I.Definition entwickeln:

„hinterlistiger Überfall“ iSv § 224 I Nr. 3 StGB

 

 

1. Erster Zugriff - allg. Wortverständnis

Nach dem allgemeine Wortlautverständnis ist „Überfall“ jeder plötzliche, unerwartete Angriff auf einen Ahnungslosen.

 

 

A hatte das Hemd gerade vor ihrem Gesicht, eine Ausholbewegung der A konnte sie nicht sehen. Daher war sie ahnungslos als A zuschlug.
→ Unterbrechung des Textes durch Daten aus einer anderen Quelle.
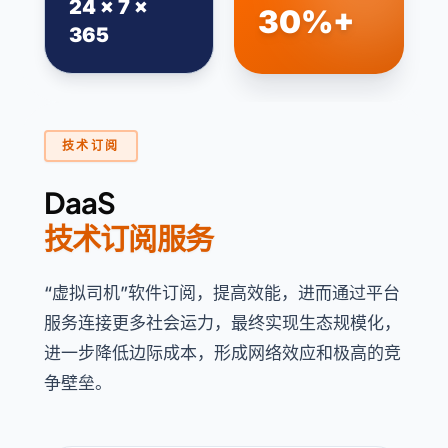
24 × 7 ×
30%+
365
技术订阅
DaaS
技术订阅服务
“虚拟司机”软件订阅，提高效能，进而通过平台
服务连接更多社会运力，最终实现生态规模化，
进一步降低边际成本，形成网络效应和极高的竞
争壁垒。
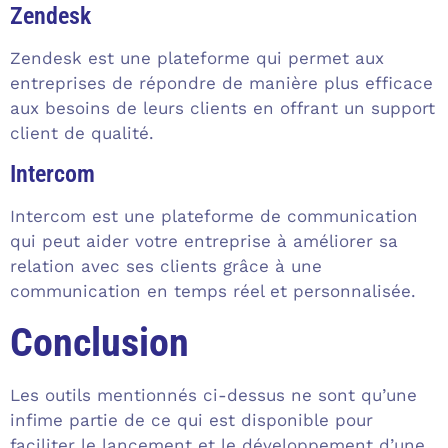
Zendesk
Zendesk est une plateforme qui permet aux
entreprises de répondre de manière plus efficace
aux besoins de leurs clients en offrant un support
client de qualité.
Intercom
Intercom est une plateforme de communication
qui peut aider votre entreprise à améliorer sa
relation avec ses clients grâce à une
communication en temps réel et personnalisée.
Conclusion
Les outils mentionnés ci-dessus ne sont qu’une
infime partie de ce qui est disponible pour
faciliter le lancement et le développement d’une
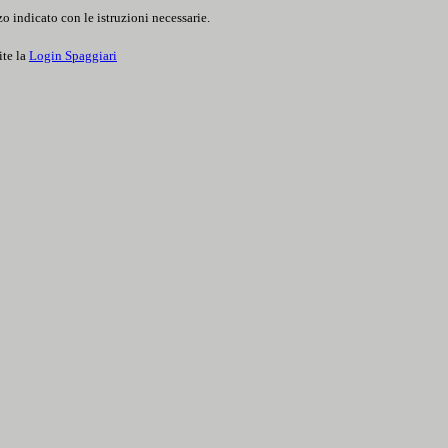
o indicato con le istruzioni necessarie.
ite la
Login Spaggiari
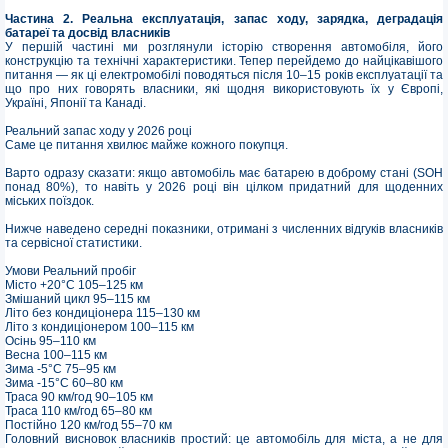
Частина 2. Реальна експлуатація, запас ходу, зарядка, деградація
батареї та досвід власників
У першій частині ми розглянули історію створення автомобіля, його
конструкцію та технічні характеристики. Тепер перейдемо до найцікавішого
питання — як ці електромобілі поводяться після 10–15 років експлуатації та
що про них говорять власники, які щодня використовують їх у Європі,
Україні, Японії та Канаді.
Реальний запас ходу у 2026 році
Саме це питання хвилює майже кожного покупця.
Варто одразу сказати: якщо автомобіль має батарею в доброму стані (SOH
понад 80%), то навіть у 2026 році він цілком придатний для щоденних
міських поїздок.
Нижче наведено середні показники, отримані з численних відгуків власників
та сервісної статистики.
Умови Реальний пробіг
Місто +20°C 105–125 км
Змішаний цикл 95–115 км
Літо без кондиціонера 115–130 км
Літо з кондиціонером 100–115 км
Осінь 95–110 км
Весна 100–115 км
Зима -5°C 75–95 км
Зима -15°C 60–80 км
Траса 90 км/год 90–105 км
Траса 110 км/год 65–80 км
Постійно 120 км/год 55–70 км
Головний висновок власників простий: це автомобіль для міста, а не для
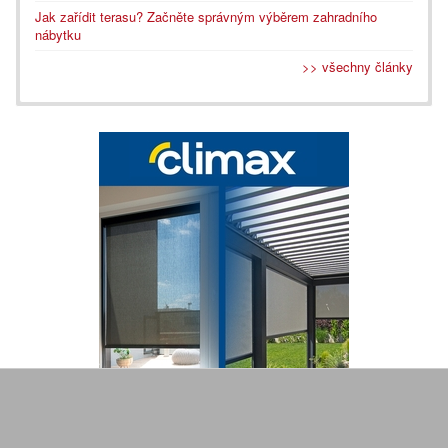
Jak zařídit terasu? Začněte správným výběrem zahradního
nábytku
>> všechny články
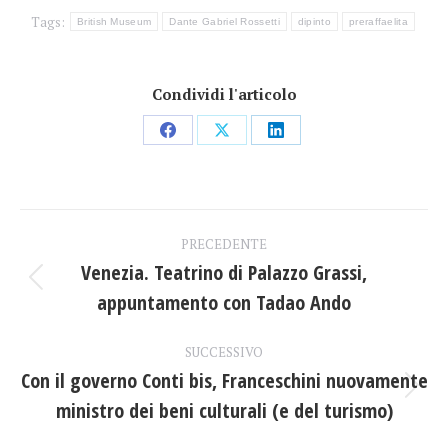
Tags:
British Museum
Dante Gabriel Rossetti
dipinto
preraffaelita
Condividi l'articolo
Condividi
Condividi
Condividi
su
su
su
Facebook
X
LinkedIn
Naviga
PRECEDENTE
tra
Venezia. Teatrino di Palazzo Grassi,
Post
appuntamento con Tadao Ando
i
precedente:
post
SUCCESSIVO
Con il governo Conti bis, Franceschini nuovamente
Prossimo
ministro dei beni culturali (e del turismo)
post:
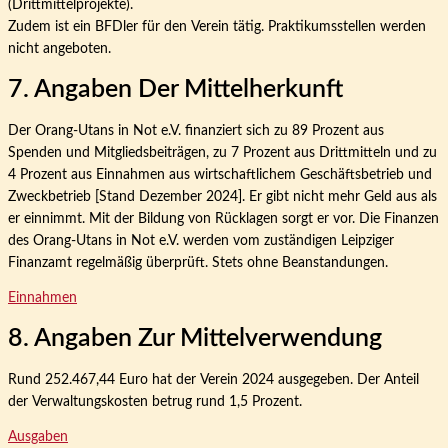
(Drittmittelprojekte).
Zudem ist ein BFDler für den Verein tätig. Praktikumsstellen werden
nicht angeboten.
7. Angaben Der Mittelherkunft
Der Orang-Utans in Not e.V. finanziert sich zu 89 Prozent aus
Spenden und Mitgliedsbeiträgen, zu 7 Prozent aus Drittmitteln und zu
4 Prozent aus Einnahmen aus wirtschaftlichem Geschäftsbetrieb und
Zweckbetrieb [Stand Dezember 2024]. Er gibt nicht mehr Geld aus als
er einnimmt. Mit der Bildung von Rücklagen sorgt er vor. Die Finanzen
des Orang-Utans in Not e.V. werden vom zuständigen Leipziger
Finanzamt regelmäßig überprüft. Stets ohne Beanstandungen.
Einnahmen
8. Angaben Zur Mittelverwendung
Rund 252.467,44 Euro hat der Verein 2024 ausgegeben. Der Anteil
der Verwaltungskosten betrug rund 1,5 Prozent.
Ausgaben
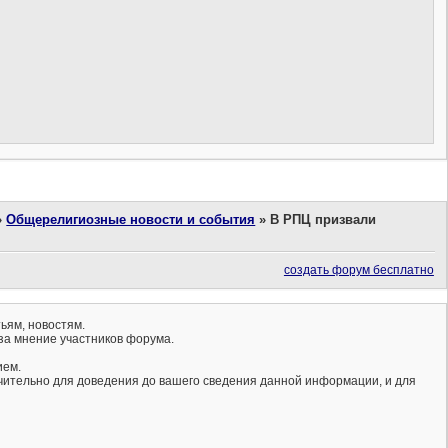
»
Общерелигиозные новости и события
»
В РПЦ призвали
создать форум бесплатно
ьям, новостям.
за мнение участников форума.
ием.
ючительно для доведения до вашего сведения данной информации, и для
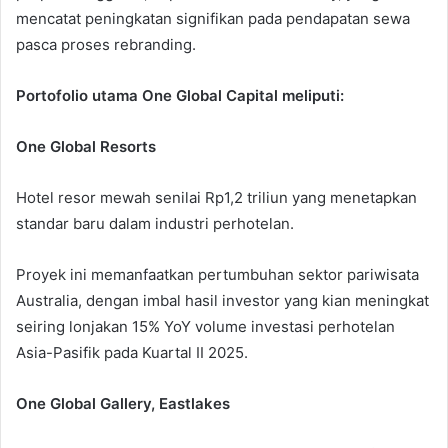
mencatat peningkatan signifikan pada pendapatan sewa
pasca proses rebranding.
Portofolio utama One Global Capital meliputi:
One Global Resorts
Hotel resor mewah senilai Rp1,2 triliun yang menetapkan
standar baru dalam industri perhotelan.
Proyek ini memanfaatkan pertumbuhan sektor pariwisata
Australia, dengan imbal hasil investor yang kian meningkat
seiring lonjakan 15% YoY volume investasi perhotelan
Asia-Pasifik pada Kuartal II 2025.
One Global Gallery, Eastlakes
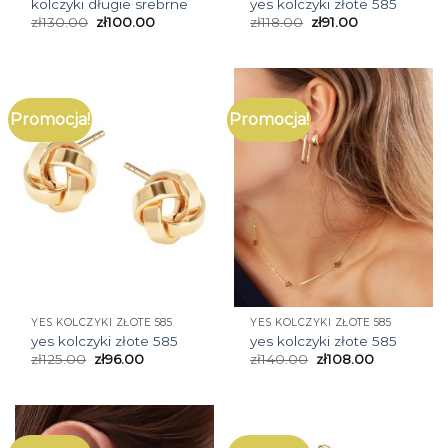
kolczyki długie srebrne
yes kolczyki złote 585
zł
130.00
zł
100.00
zł
118.00
zł
91.00
Promocja!
Promocja!
YES KOLCZYKI ZŁOTE 585
YES KOLCZYKI ZŁOTE 585
yes kolczyki złote 585
yes kolczyki złote 585
zł
125.00
zł
96.00
zł
140.00
zł
108.00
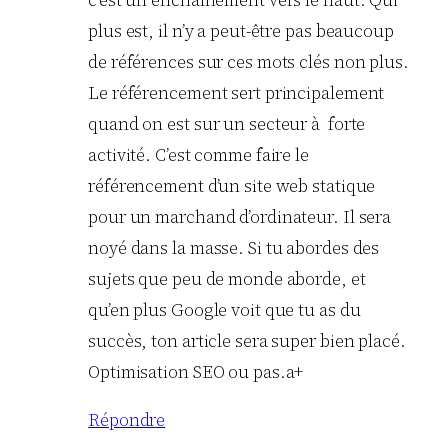
plus est, il n’y a peut-être pas beaucoup
de références sur ces mots clés non plus.
Le référencement sert principalement
quand on est sur un secteur à forte
activité. C’est comme faire le
référencement d’un site web statique
pour un marchand d’ordinateur. Il sera
noyé dans la masse. Si tu abordes des
sujets que peu de monde aborde, et
qu’en plus Google voit que tu as du
succès, ton article sera super bien placé.
Optimisation SEO ou pas.a+
Répondre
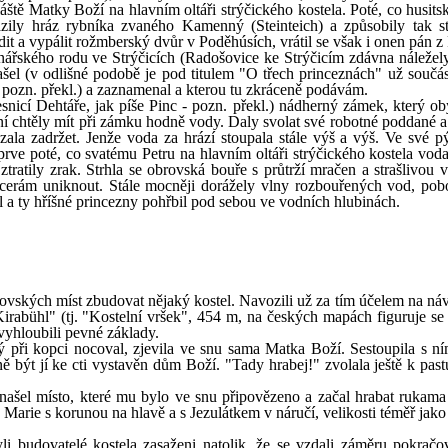
láště Matky Boží na hlavním oltáři strýčického kostela. Poté, co husit
azily hráz rybníka zvaného Kamenný (Steinteich) a způsobily tak st
it a vypálit rožmberský dvůr v Poděhúsích, vrátil se však i onen pán z
ynářského rodu ve Strýčicích (Radošovice ke Strýčicím zdávna náležely
ašel (v odlišné podobě je pod titulem "O třech princeznách" už součás
 pozn. překl.) a zaznamenal a kterou tu zkráceně podávám.
nicí Dehtáře, jak píše Pinc - pozn. překl.) nádherný zámek, který obý
ní chtěly mít při zámku hodně vody. Daly svolat své robotné poddané a 
ázala zadržet. Jenže voda za hrází stoupala stále výš a výš. Ve své p
prve poté, co svatému Petru na hlavním oltáři strýčického kostela voda
ratily zrak. Strhla se obrovská bouře s průtrží mračen a strašlivou vi
cerám uniknout. Stále mocněji dorážely vlny rozbouřených vod, pobo
l a ty hříšné princezny pohřbil pod sebou ve vodních hlubinách.
ovských míst zbudovat nějaký kostel. Navozili už za tím účelem na náv
Kirabühl" (tj. "Kostelní vršek", 454 m, na českých mapách figuruje s
 vyhloubili pevné základy.
ý při kopci nocoval, zjevila ve snu sama Matka Boží. Sestoupila s n
ě být jí ke cti vystavěn dům Boží. "Tady hrabej!" zvolala ještě k past
le našel místo, které mu bylo ve snu připovězeno a začal hrabat rukama
Marie s korunou na hlavě a s Jezulátkem v náručí, velikosti téměř jako
li budovatelé kostela zasaženi natolik, že se vzdali záměru pokračo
Die Schlagbewegung war auch plötzlich.

2. Wortlautargument

Der Wortlaut „hinter-“„-list“ verlangt ein vorausgeplantes berechnendes „Fallenstellen“. Sonst liegt keine List vor.

 

Hinterlist setzt danach voraus, dass der Täter planmäßig in einer auf Verdeckung seiner wahren Absicht berechneten Weise vorgeht, um dadurch dem Gegner die Abwehr des nicht erwarteten Angriffs zu erschweren und die Vorbereitung auf seine Verteidigung nach Möglichkeit auszuschließen (st. Rspr.; BGHR StGB § 223 a StGB Hinterlist 1 m.w.N.; BGH NStZ 2004, 93 ).

 

3.Systematisches Argument

Auch die erhöhte Strafdrohung des § 224 im Vergleich zu § 223 StGB legt nahe, dass Tatbestandsmerkmal restriktiv (eng) auszulegen und nicht jede zufällige Unaufmerksamkeit des Opfers dem Täter straferhöhend anzulasten.

 

II. (Subsumtion)

 

A handelte aus einem spontanen Entschluss. Die Rache war bloß das Motiv, der Anlass zur Tat. Dafür, dass A darüber hinaus einen Racheplan hatte, nachdem sie B etwa gezielt dazu manipulierte das Hemd hochzuziehen, gibt es keine Anhaltpunkte.

 

Sie nutzte die sich ihr bietende Möglichkeit, dass B wegen dem Hemd über dem Kopf ahnungslos war, lediglich aus. Daher fehlt dem verdeckten Schlag der A das Moment der „Hinterlist“.

 

III. Ergebnis

 

Daher scheidet eine Strafbarkeit aus § 224 Nr. 3 StGB aus.

 

Die Lösung zu § 224 I Nr. 3 StGB wäre für eine Klausur zu ausführlich. Vorschlag einer Klausurlösung:

 

B. Qualifikationstatbestand, § 224 II Nr. 3 StGB

 

Obersatz wie vor...

 

I. Nach dem allgemeinen Wortlautverständnis ist „Überfall“ jeder plötzliche, unerwartete Angriff auf einen Ahnungslosen. A hatte das Hemd gerade vor ihrem Gesicht, eine Ausholbewegung der A konnte sie nicht sehen. Daher war sie ahnungslos als A zuschlug. Die Schlagbewegung war auch plötzlich. Mithin lag eine Überfall vor.

 

II. Das bloße Ausnutzen der Ahnungslosigkeit des Opfers ist aber keine „List“ iS eines hinterlistigen Vorgehens. Das allgemeine Wortverständnis und die erhöhte Strafdrohung verlangen darüber hinaus ein planmäßiges Steuern der Situation. Der Täter muss eine List ersinnen, auf die das Opfer herein fällt. Die List muss die Ursache für die Ahnungslosigkeit sein.

 

B zog sich selbst ohne Zutun der A das Hemd vor die Augen. A verursachte die Ablenkung nicht, sondern kam erst durch die die sich zufällig bietende Gelegenheit auf die Idee zur Tat. Die Rache an B bildete bloß das notwendige Motiv zur Tat. A ist hier also nicht hinterlistig vorgegangen und hat sich folglich nicht nach § 224 I Nr. 3 StGB strafbar gemacht.